The rivalry is so aggressive and disrespectful that, for example, when the US president of Irish origin John. F. Kennedy was assassinated in 1963, in Ibrox Park, Rangers stadium, the Protestant ultras began to sing during the minute of silence “Now let’s hang the Pope”.

The two great tragedies

With so many years of rivalry, it was logical to think that history has left moments for tragedy. The largest of these was the one that took place in January 1971 in Ibrox Park. After Celtic took the lead in the final minutes thanks to a goal from the legendary Jimmy Johnstone, Colin Stein leveled for Rangers in the 89th minute, sparking an avalanche on stair number 13 of the stadium. that took the lives of 66 people, including many children. To commemorate the tragedy of 1971, a statue of John Greig, captain of the Rangers in that game, was built in 2001 with a plaque with the names of all those who died.In 2011, both teams held a minute of silence for the 40th anniversary of the tragedy.
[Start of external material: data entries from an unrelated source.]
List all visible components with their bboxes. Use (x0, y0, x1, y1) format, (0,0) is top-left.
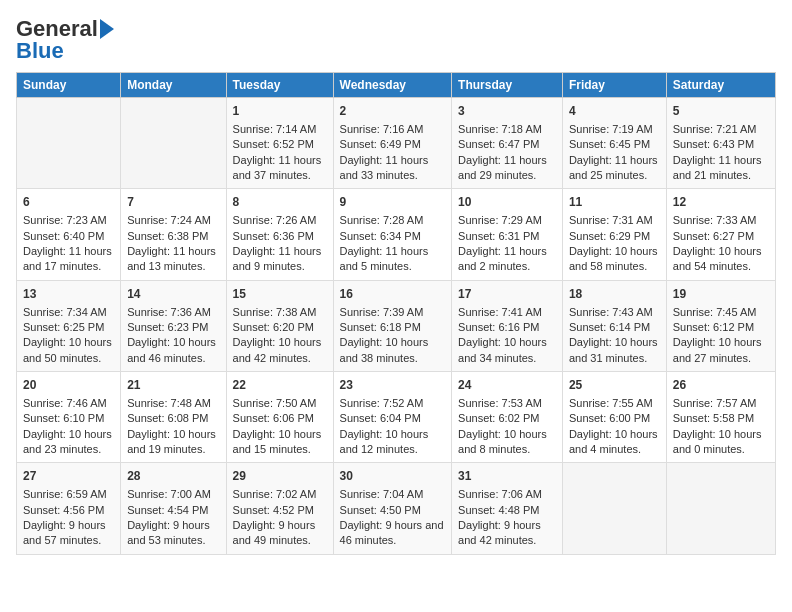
day-number: 22 (233, 377, 327, 394)
day-info: Sunset: 6:31 PM (458, 229, 556, 244)
calendar-body: 1Sunrise: 7:14 AMSunset: 6:52 PMDaylight… (17, 98, 776, 555)
day-info: Sunrise: 7:50 AM (233, 396, 327, 411)
logo: General Blue (16, 16, 114, 64)
week-row-3: 13Sunrise: 7:34 AMSunset: 6:25 PMDayligh… (17, 280, 776, 371)
day-info: Sunrise: 7:06 AM (458, 487, 556, 502)
week-row-5: 27Sunrise: 6:59 AMSunset: 4:56 PMDayligh… (17, 463, 776, 554)
calendar-cell (666, 463, 775, 554)
day-info: Sunset: 6:18 PM (340, 320, 446, 335)
day-info: Daylight: 11 hours and 25 minutes. (569, 153, 660, 184)
day-info: Sunset: 5:58 PM (673, 411, 769, 426)
calendar-cell: 18Sunrise: 7:43 AMSunset: 6:14 PMDayligh… (562, 280, 666, 371)
header: General Blue (16, 16, 776, 64)
day-info: Sunset: 6:29 PM (569, 229, 660, 244)
day-info: Sunset: 4:50 PM (340, 503, 446, 518)
day-info: Daylight: 10 hours and 46 minutes. (127, 335, 219, 366)
day-info: Sunrise: 7:38 AM (233, 305, 327, 320)
day-info: Sunrise: 7:16 AM (340, 122, 446, 137)
day-info: Sunset: 6:23 PM (127, 320, 219, 335)
calendar-cell: 5Sunrise: 7:21 AMSunset: 6:43 PMDaylight… (666, 98, 775, 189)
day-number: 9 (340, 194, 446, 211)
day-info: Sunrise: 7:46 AM (23, 396, 114, 411)
day-info: Daylight: 11 hours and 29 minutes. (458, 153, 556, 184)
day-number: 16 (340, 286, 446, 303)
day-info: Daylight: 10 hours and 4 minutes. (569, 427, 660, 458)
day-info: Sunset: 6:27 PM (673, 229, 769, 244)
day-header-sunday: Sunday (17, 73, 121, 98)
logo-arrow-icon (100, 19, 114, 39)
day-header-friday: Friday (562, 73, 666, 98)
calendar-cell: 8Sunrise: 7:26 AMSunset: 6:36 PMDaylight… (226, 189, 333, 280)
day-number: 7 (127, 194, 219, 211)
calendar-cell (562, 463, 666, 554)
day-info: Daylight: 10 hours and 54 minutes. (673, 244, 769, 275)
day-info: Daylight: 9 hours and 46 minutes. (340, 518, 446, 549)
day-info: Daylight: 9 hours and 49 minutes. (233, 518, 327, 549)
day-info: Daylight: 11 hours and 33 minutes. (340, 153, 446, 184)
day-info: Daylight: 10 hours and 12 minutes. (340, 427, 446, 458)
day-info: Daylight: 10 hours and 31 minutes. (569, 335, 660, 366)
day-info: Sunrise: 7:52 AM (340, 396, 446, 411)
day-info: Sunset: 6:16 PM (458, 320, 556, 335)
day-info: Sunset: 4:56 PM (23, 503, 114, 518)
calendar-cell: 29Sunrise: 7:02 AMSunset: 4:52 PMDayligh… (226, 463, 333, 554)
day-info: Sunrise: 7:21 AM (673, 122, 769, 137)
day-header-monday: Monday (121, 73, 226, 98)
day-info: Sunrise: 7:45 AM (673, 305, 769, 320)
day-info: Sunrise: 7:04 AM (340, 487, 446, 502)
day-info: Sunset: 6:10 PM (23, 411, 114, 426)
calendar-cell (17, 98, 121, 189)
day-info: Daylight: 9 hours and 53 minutes. (127, 518, 219, 549)
day-info: Daylight: 10 hours and 34 minutes. (458, 335, 556, 366)
calendar-cell: 22Sunrise: 7:50 AMSunset: 6:06 PMDayligh… (226, 372, 333, 463)
day-info: Sunrise: 7:23 AM (23, 213, 114, 228)
day-header-thursday: Thursday (452, 73, 563, 98)
calendar-cell: 2Sunrise: 7:16 AMSunset: 6:49 PMDaylight… (333, 98, 452, 189)
calendar-cell: 28Sunrise: 7:00 AMSunset: 4:54 PMDayligh… (121, 463, 226, 554)
day-info: Sunset: 4:48 PM (458, 503, 556, 518)
day-info: Sunset: 6:20 PM (233, 320, 327, 335)
day-info: Daylight: 10 hours and 23 minutes. (23, 427, 114, 458)
calendar-cell: 16Sunrise: 7:39 AMSunset: 6:18 PMDayligh… (333, 280, 452, 371)
calendar-cell: 14Sunrise: 7:36 AMSunset: 6:23 PMDayligh… (121, 280, 226, 371)
day-info: Sunset: 6:49 PM (340, 137, 446, 152)
day-info: Daylight: 9 hours and 57 minutes. (23, 518, 114, 549)
calendar-cell: 23Sunrise: 7:52 AMSunset: 6:04 PMDayligh… (333, 372, 452, 463)
day-info: Daylight: 11 hours and 37 minutes. (233, 153, 327, 184)
calendar-cell: 9Sunrise: 7:28 AMSunset: 6:34 PMDaylight… (333, 189, 452, 280)
day-number: 14 (127, 286, 219, 303)
day-header-wednesday: Wednesday (333, 73, 452, 98)
day-info: Sunset: 6:25 PM (23, 320, 114, 335)
day-number: 23 (340, 377, 446, 394)
day-number: 18 (569, 286, 660, 303)
calendar-cell: 12Sunrise: 7:33 AMSunset: 6:27 PMDayligh… (666, 189, 775, 280)
day-info: Sunset: 6:52 PM (233, 137, 327, 152)
day-number: 19 (673, 286, 769, 303)
day-info: Sunrise: 7:33 AM (673, 213, 769, 228)
calendar-cell: 30Sunrise: 7:04 AMSunset: 4:50 PMDayligh… (333, 463, 452, 554)
day-number: 10 (458, 194, 556, 211)
day-info: Daylight: 10 hours and 42 minutes. (233, 335, 327, 366)
day-info: Sunrise: 7:43 AM (569, 305, 660, 320)
calendar-cell: 3Sunrise: 7:18 AMSunset: 6:47 PMDaylight… (452, 98, 563, 189)
day-info: Sunrise: 7:28 AM (340, 213, 446, 228)
calendar-cell: 27Sunrise: 6:59 AMSunset: 4:56 PMDayligh… (17, 463, 121, 554)
day-number: 31 (458, 468, 556, 485)
day-info: Sunrise: 7:00 AM (127, 487, 219, 502)
day-info: Daylight: 9 hours and 42 minutes. (458, 518, 556, 549)
day-info: Sunset: 6:06 PM (233, 411, 327, 426)
calendar-table: SundayMondayTuesdayWednesdayThursdayFrid… (16, 72, 776, 555)
day-info: Sunrise: 7:57 AM (673, 396, 769, 411)
day-info: Sunset: 6:14 PM (569, 320, 660, 335)
day-info: Sunrise: 7:34 AM (23, 305, 114, 320)
calendar-cell: 15Sunrise: 7:38 AMSunset: 6:20 PMDayligh… (226, 280, 333, 371)
week-row-4: 20Sunrise: 7:46 AMSunset: 6:10 PMDayligh… (17, 372, 776, 463)
day-number: 2 (340, 103, 446, 120)
day-info: Sunset: 4:52 PM (233, 503, 327, 518)
day-info: Sunset: 6:45 PM (569, 137, 660, 152)
day-info: Sunset: 6:43 PM (673, 137, 769, 152)
day-info: Daylight: 11 hours and 2 minutes. (458, 244, 556, 275)
day-number: 12 (673, 194, 769, 211)
day-info: Daylight: 11 hours and 9 minutes. (233, 244, 327, 275)
day-info: Sunrise: 7:39 AM (340, 305, 446, 320)
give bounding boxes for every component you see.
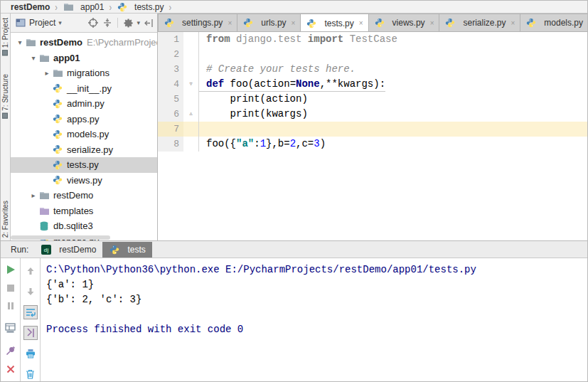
restore-layout-icon[interactable] xyxy=(4,322,18,334)
close-tab-icon[interactable]: × xyxy=(511,19,515,27)
tool-window-button-1-Project[interactable]: 1: Project xyxy=(1,18,9,55)
console-line: C:\Python\Python36\python.exe E:/Pycharm… xyxy=(46,262,587,277)
close-tab-icon[interactable]: × xyxy=(430,19,434,27)
rerun-icon[interactable] xyxy=(4,264,18,275)
tree-item-admin-py[interactable]: admin.py xyxy=(11,96,157,112)
tool-window-button-7-Structure[interactable]: 7: Structure xyxy=(1,74,9,119)
run-label: Run: xyxy=(11,245,28,258)
tree-item-tests-py[interactable]: tests.py xyxy=(11,157,157,173)
code-text: print(kwargs) xyxy=(199,107,308,122)
gear-icon[interactable] xyxy=(122,17,134,28)
tree-item-restDemo[interactable]: ▾restDemoE:\PycharmProjec xyxy=(11,35,157,51)
tree-item-label: __init__.py xyxy=(67,83,112,94)
gear-dropdown-caret-icon[interactable]: ▾ xyxy=(137,19,140,26)
fold-close-icon[interactable]: ▵ xyxy=(183,107,199,122)
close-tab-icon[interactable]: × xyxy=(228,19,232,27)
tree-item-db-sqlite3[interactable]: db.sqlite3 xyxy=(11,218,157,234)
code-text: from django.test import TestCase xyxy=(199,32,397,47)
pause-icon[interactable] xyxy=(4,301,18,311)
run-header: Run: djrestDemotests xyxy=(1,241,587,258)
breadcrumb-separator-icon: › xyxy=(169,1,171,13)
tree-item-templates[interactable]: templates xyxy=(11,203,157,219)
run-body: ? C:\Python\Python36\python.exe E:/Pycha… xyxy=(1,258,587,381)
run-tab-tests[interactable]: tests xyxy=(102,242,151,258)
breadcrumb-separator-icon: › xyxy=(109,1,112,13)
line-number: 7 xyxy=(158,122,183,137)
chevron-down-icon[interactable]: ▾ xyxy=(15,38,25,46)
tree-item-apps-py[interactable]: apps.py xyxy=(11,112,157,127)
python-icon xyxy=(52,144,63,155)
down-stack-icon[interactable] xyxy=(23,285,38,299)
clear-icon[interactable] xyxy=(23,367,38,381)
close-tab-icon[interactable]: × xyxy=(292,19,296,27)
print-icon[interactable] xyxy=(23,346,38,361)
chevron-right-icon[interactable]: ▸ xyxy=(42,69,52,77)
collapse-all-icon[interactable] xyxy=(102,17,113,28)
tree-item-migrations[interactable]: ▸migrations xyxy=(11,65,157,81)
close-icon[interactable] xyxy=(4,364,18,374)
stop-icon[interactable] xyxy=(4,283,18,293)
code-line-6[interactable]: 6▵ print(kwargs) xyxy=(158,107,587,122)
breadcrumb-item-tests-py[interactable]: tests.py xyxy=(115,1,165,13)
fold-gutter xyxy=(183,32,199,47)
scroll-end-icon[interactable] xyxy=(23,326,38,340)
tool-window-button-2-Favorites[interactable]: 2: Favorites xyxy=(1,201,9,238)
code-token: },b= xyxy=(266,138,290,149)
editor-tab-label: settings.py xyxy=(182,18,223,28)
tree-item-models-py[interactable]: models.py xyxy=(11,127,157,142)
fold-gutter xyxy=(183,122,199,137)
editor-tab-urls-py[interactable]: urls.py× xyxy=(237,14,301,31)
up-stack-icon[interactable] xyxy=(23,264,38,278)
console-line xyxy=(46,307,587,322)
tree-item-views-py[interactable]: views.py xyxy=(11,173,157,189)
tree-item-label: apps.py xyxy=(67,114,100,124)
tree-item-serialize-py[interactable]: serialize.py xyxy=(11,142,157,158)
code-token: 1 xyxy=(260,138,266,149)
editor-tab-settings-py[interactable]: settings.py× xyxy=(158,14,237,31)
soft-wrap-icon[interactable] xyxy=(23,305,38,319)
python-icon xyxy=(164,17,175,28)
breadcrumb-label: restDemo xyxy=(11,2,50,12)
editor-tab-models-py[interactable]: models.py× xyxy=(520,14,587,31)
editor-tab-serialize-py[interactable]: serialize.py× xyxy=(439,14,520,31)
locate-icon[interactable] xyxy=(87,17,99,28)
code-token: import xyxy=(308,33,343,45)
editor-tab-tests-py[interactable]: tests.py× xyxy=(300,14,368,32)
breadcrumb-item-restDemo[interactable]: restDemo xyxy=(9,2,51,12)
fold-gutter xyxy=(183,47,199,62)
pycharm-window: restDemo›app01›tests.py› 1: Project7: St… xyxy=(0,0,588,382)
code-line-7[interactable]: 7 xyxy=(158,122,587,137)
project-dropdown-caret-icon[interactable]: ▾ xyxy=(58,19,62,26)
code-token: print(action) xyxy=(206,93,308,105)
code-line-1[interactable]: 1from django.test import TestCase xyxy=(158,32,587,47)
horizontal-scrollbar[interactable] xyxy=(11,235,110,240)
code-line-2[interactable]: 2 xyxy=(158,47,587,62)
editor-tab-views-py[interactable]: views.py× xyxy=(368,14,440,31)
tree-item-app01[interactable]: ▾app01 xyxy=(11,51,157,66)
tree-item-restDemo[interactable]: ▸restDemo xyxy=(11,188,157,203)
console-output[interactable]: C:\Python\Python36\python.exe E:/Pycharm… xyxy=(41,258,587,381)
chevron-right-icon[interactable]: ▸ xyxy=(28,191,38,199)
code-line-4[interactable]: 4▿def foo(action=None,**kwargs): xyxy=(158,77,587,92)
project-panel-title[interactable]: Project xyxy=(29,18,55,28)
close-tab-icon[interactable]: × xyxy=(359,19,363,27)
chevron-down-icon[interactable]: ▾ xyxy=(28,54,38,62)
code-line-3[interactable]: 3# Create your tests here. xyxy=(158,62,587,77)
breadcrumb-separator-icon: › xyxy=(55,1,58,13)
pin-icon[interactable] xyxy=(4,345,18,356)
code-editor[interactable]: 1from django.test import TestCase23# Cre… xyxy=(158,32,587,240)
folder-icon xyxy=(25,37,36,48)
run-tab-restDemo[interactable]: djrestDemo xyxy=(34,242,102,258)
tool-window-button-label: 2: Favorites xyxy=(1,201,9,238)
breadcrumb-item-app01[interactable]: app01 xyxy=(61,1,105,13)
run-tab-label: tests xyxy=(127,245,145,255)
fold-open-icon[interactable]: ▿ xyxy=(183,77,199,92)
hide-panel-icon[interactable] xyxy=(143,17,154,28)
code-text: def foo(action=None,**kwargs): xyxy=(199,77,385,92)
code-line-8[interactable]: 8foo({"a":1},b=2,c=3) xyxy=(158,137,587,152)
tree-item-__init__-py[interactable]: __init__.py xyxy=(11,81,157,97)
folder-icon xyxy=(38,190,50,201)
tree-item-path: E:\PycharmProjec xyxy=(87,37,157,48)
code-line-5[interactable]: 5 print(action) xyxy=(158,92,587,107)
code-token: def xyxy=(206,78,224,90)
The other great drama has its own name: John Thompson. On September 5, 1931, during an Old Firm at the Ibrox Stadium, Thomson, a very young goalkeeper for the Catholic team, launched himself for a divided ball that Rangers player Sam English was also fighting for. According to the chronicles, they say that the silence was made in the stadium and only a crack was heard in the head of the goalkeeper, who collided with the knee of his rival, and the scream of a young woman in the stands, Thompson’s fiancée, who had gone to see your partner. Thomson was carried off the field on a stretcher with a skull fracture and died within hours at Victoria Hospital at just 22 years old.

Summarizing 133 years of sports rivalry in a couple of paragraphs is not easy at all. Therefore, to talk about sporting successes, it would be necessary to focus on a golden stage of each of the Glasgow clubs to focus on their greatest successes. In the case of Celtic, it clearly had its best moments in the 1960s and 1970s.. In those years, the Catholics achieved nine consecutive titles (between 1965 and 1974) and the greatest milestone of a Scottish team in history: winning the 1967 European Cup, being the first British team to do so. Three years later, in 1970, they would lose the title in the final to Feyenoord.

For Rangers, the golden decade would come in the late 1980s. Between 1988 and 1997 the Gers equaled the Celtic record in the Scottish league, winning nine consecutive titles. As for international titles, the Protestant team won the Recopa de Europa in 1972 and reached the UEFA final in 2008, which they lost to Zenit.